The Senate Labor, Health and Human Services, and Education Appropriations Subcommittee provided this explanation
of the funding under its jurisdiction. The notice highlights how this CR is not like a normal appropriations bill and will not have accompanying funding tables. This provides discretion to the Departments and Agencies on what level of funding to provide to other programs. Final details on funding for other higher education programs will not be finalized until the Department of Education issues its funding levels. They have 30 days in which to make these decisions.
Fiscal Year 2012 Budget Resolution
Last week, the House Committee on the Budget passed a fiscal year 2012 budget resolution that would reduce federal spending dramatically both in discretionary and mandatory funding accounts. On the mandatory side, the large focus of savings is achieved through block-granting the Medicare and Medicaid programs. The overall non-security discretionary funding level proposed in the resolution is the same level as in fiscal year 2008. The House Budget Committee released its report
early yesterday morning. The report and other Budget Committee documents call for returning Pell Grant funding to a pre-stimulus funding level—approximately $16 or $17 billion. In short, the proposed funding level in the budget resolution is $7 billion below the current funding level and will lead to a significantly reduced Pell Grant maximum award if enacted.

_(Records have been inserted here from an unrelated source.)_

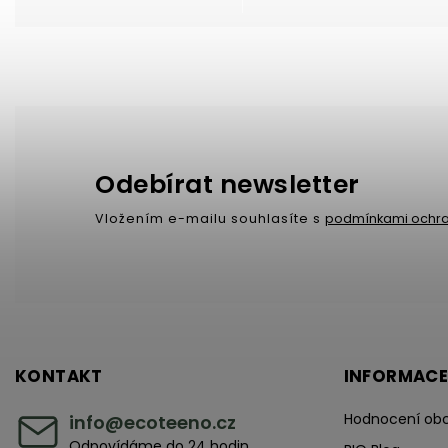
Odebírat newsletter
Vložením e-mailu souhlasíte s
podmínkami ochra
KONTAKT
INFORMACE
Hodnocení ob
info
@
ecoteeno.cz
Odpovídáme do 24 hodin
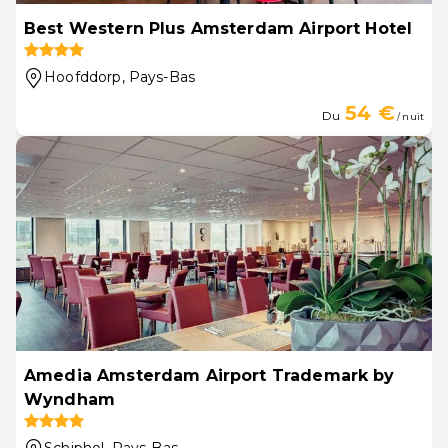
Best Western Plus Amsterdam Airport Hotel
Hoofddorp
, Pays-Bas
54 €
Du
/ nuit
Amedia Amsterdam Airport Trademark by
Wyndham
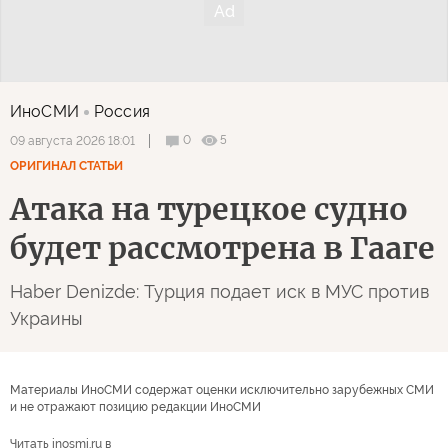
ИноСМИ
Россия
0
5
09 августа 2026 18:01
ОРИГИНАЛ СТАТЬИ
Атака на турецкое судно
будет рассмотрена в Гааге
Haber Denizde: Турция подает иск в МУС против
Украины
Материалы ИноСМИ содержат оценки исключительно зарубежных СМИ
и не отражают позицию редакции ИноСМИ
Читать inosmi.ru в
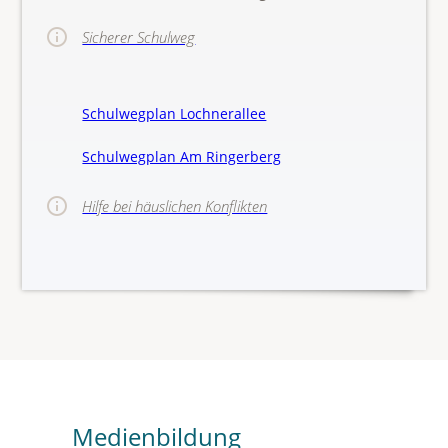
Sicherer Schulweg
Schulwegplan Lochnerallee
Schulwegplan Am Ringerberg
Hilfe bei häuslichen Konflikten
>>Hinw
Medienbildung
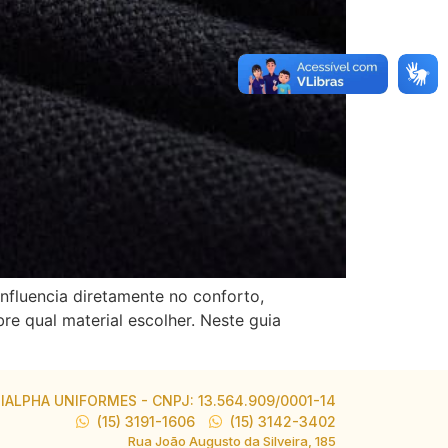
nfluencia diretamente no conforto,
e qual material escolher. Neste guia
IALPHA UNIFORMES - CNPJ: 13.564.909/0001-14
(15) 3191-1606
(15) 3142-3402
Rua João Augusto da Silveira, 185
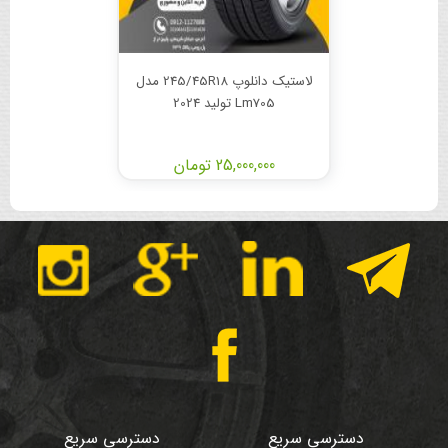
لاستیک دانلوپ 245/45R18 مدل
Lm705 تولید 2024
25,000,000 تومان
دسترسی سریع
دسترسی سریع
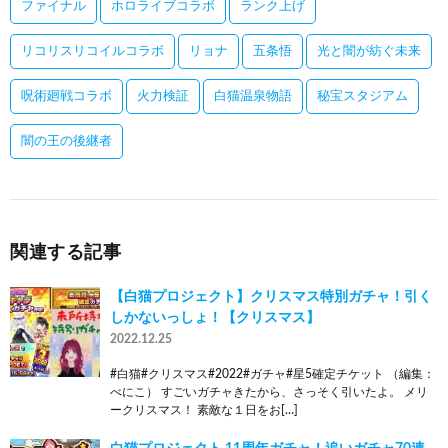
ファイナル
ホロライブコラボ
ランク上げ
リコリスリコイルコラボ
リョナ
五条悟
光と闇が紡ぐ未来
呪術廻戦コラボ
火力検証
白猫温泉物語
秘宝スタジアム
闇の王の後継者
関連する記事
【白猫プロジェクト】クリスマス特別ガチャ！引く
しかないっしょ！【クリスマス】
2022.12.25
#白猫#クリスマス#2022#ガチャ#星5確定チケット （編集：
べにこ） すごいガチャきたから、さっそく引いたよ。 メリ
ークリスマス！ 素敵な１日をお[…]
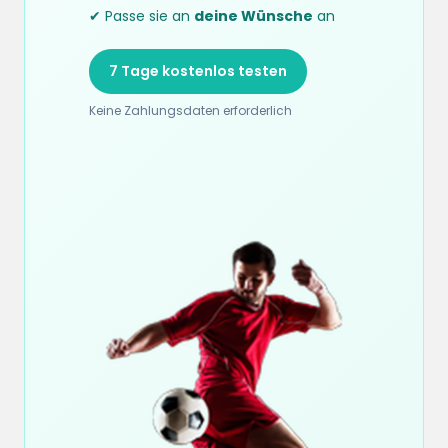
✔ Passe sie an
deine Wünsche
an
7 Tage kostenlos testen
Keine Zahlungsdaten erforderlich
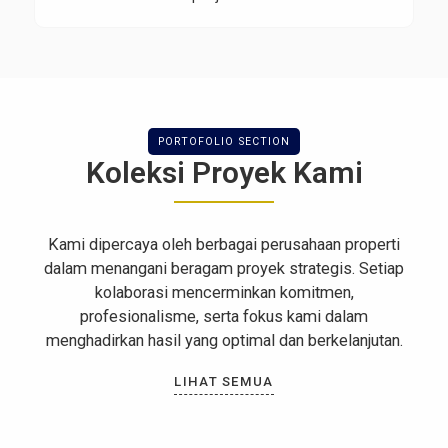
PORTOFOLIO SECTION
Koleksi Proyek Kami
Kami dipercaya oleh berbagai perusahaan properti
dalam menangani beragam proyek strategis. Setiap
kolaborasi mencerminkan komitmen,
profesionalisme, serta fokus kami dalam
menghadirkan hasil yang optimal dan berkelanjutan.
LIHAT SEMUA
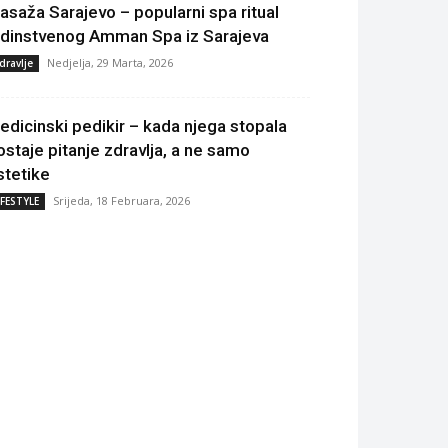
asaža Sarajevo – popularni spa ritual
edinstvenog Amman Spa iz Sarajeva
Nedjelja, 29 Marta, 2026
dravlje
edicinski pedikir – kada njega stopala
ostaje pitanje zdravlja, a ne samo
stetike
Srijeda, 18 Februara, 2026
IFESTYLE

One analysis of that funding level, without major changes made to the Pell program, indicated that this funding level would result in a $2,100 maximum
Pell Grant award, a 60% reduction. The report calls for a number of changes to the Pell Grant program to reduce its overall cost. They include:
- eliminate the year-round Pell Grant program
- reduce the maximum number of semesters from the current 18 semesters to 12
- return the needs analysis formula and criteria to a pre-2007 determination
- eliminate institution administrative fees (currently $5 per award)

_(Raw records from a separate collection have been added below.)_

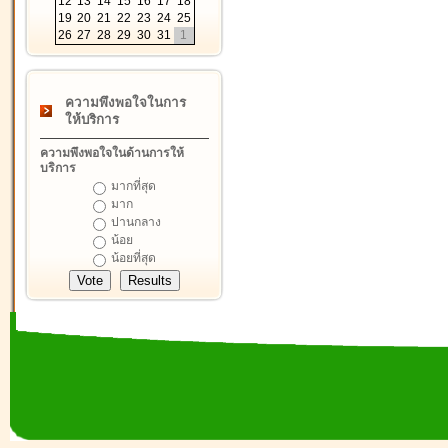
12
13
14
15
16
17
18
19
20
21
22
23
24
25
26
27
28
29
30
31
1
ความพึงพอใจในการ
ให้บริการ
ความพึงพอใจในด้านการให้
บริการ
มากที่สุด
มาก
ปานกลาง
น้อย
น้อยที่สุด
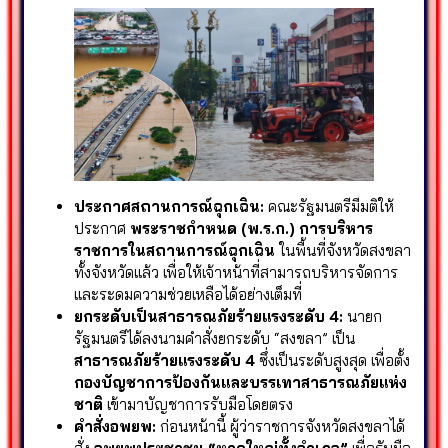
ประกาศสถานการณ์ฉุกเฉิน:
คณะรัฐมนตรีมีมติให้
ประกาศ
พระราชกำหนด (พ.ร.ก.) การบริหาร
ราชการในสถานการณ์ฉุกเฉิน
ในพื้นที่จังหวัดสงขลา
ทั้งจังหวัดแล้ว เพื่อให้เจ้าหน้าที่สามารถบริหารจัดการ
และระดมความช่วยเหลือได้อย่างเต็มที่
ยกระดับเป็นสาธารณภัยร้ายแรงระดับ 4:
นายก
รัฐมนตรีได้ลงนามคำสั่งยกระดับ “สงขลา” เป็น
สาธารณภัยร้ายแรงระดับ 4
ซึ่งเป็นระดับสูงสุด เพื่อตั้ง
กองบัญชาการป้องกันและบรรเทาสาธารณภัยแห่ง
ชาติ
เข้ามาบัญชาการรับมือโดยตรง
คำสั่งอพยพ:
ก่อนหน้านี้ ผู้ว่าราชการจังหวัดสงขลาได้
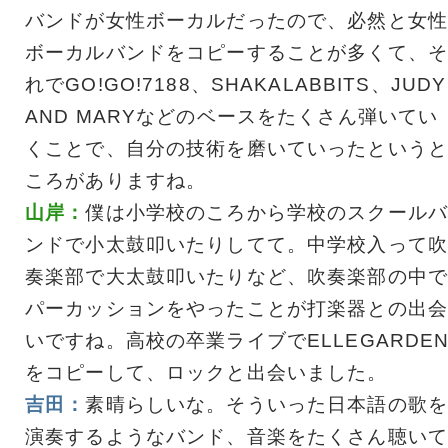
バンドが女性ボーカルだったので、必然と女性
ボーカルバンドをコピーすることが多くて、そ
れでGO!GO!7188、SHAKALABBITS、JUDY
AND MARYなどのベースをたくさん弾いてい
くことで、自分の技術を磨いていったというと
ころがありますね。
山岸：
僕は小学校のころから学校のスクールバ
ンドで小太鼓叩いたりしてて。中学校入って吹
奏楽部で大太鼓叩いたりなど、吹奏楽部の中で
パーカッションをやったことが打楽器との出会
いですね。高校の卒業ライブでELLEGARDE
をコピーして、ロックと出会いました。
吉田：
素晴らしいな。そういった日本語の歌を
演奏するようなバンド、音楽をたくさん聴いて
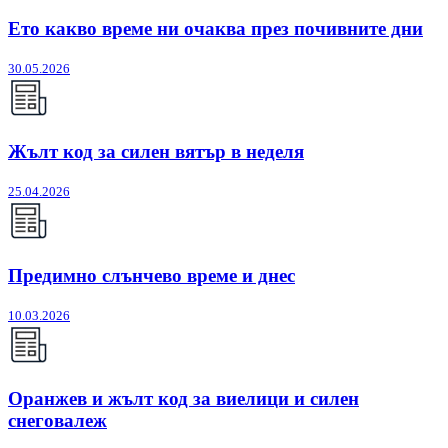
Ето какво време ни очаква през почивните дни
30.05.2026
Жълт код за силен вятър в неделя
25.04.2026
Предимно слънчево време и днес
10.03.2026
Оранжев и жълт код за виелици и силен
снеговалеж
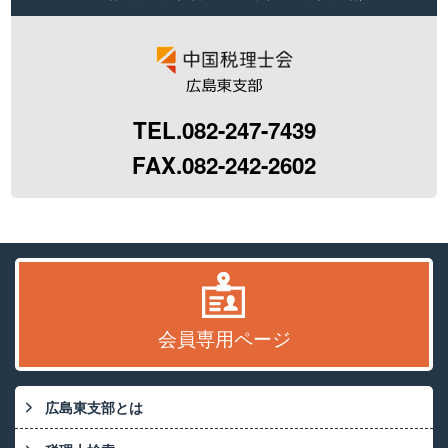
TEL.082-247-7439
FAX.082-242-2602
会員専用ページ
広島東支部とは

- establish a maximum income level as a cut-off for eligibility
- eliminate eligibility for less-than-half-time students
- align the eligibility threshold for the minimum Pell award with the minimum award
- adopt sustainable maximum award level
Adopting these proposed suggestions will not produce enough savings to fully address the funding gap that is facing the Pell Grant program at its current rate of growth. These reforms will result in millions of students losing eligibility for the award, and if the award level is decreased, each of the 9 million students currently receiving a Pell Grant will be impacted. AASCU is deeply engaged in finding a long-term solution to the Pell funding situation and will continue to work with Congress and the Administration .
AASCU will keep its members updated as budget discussions progress.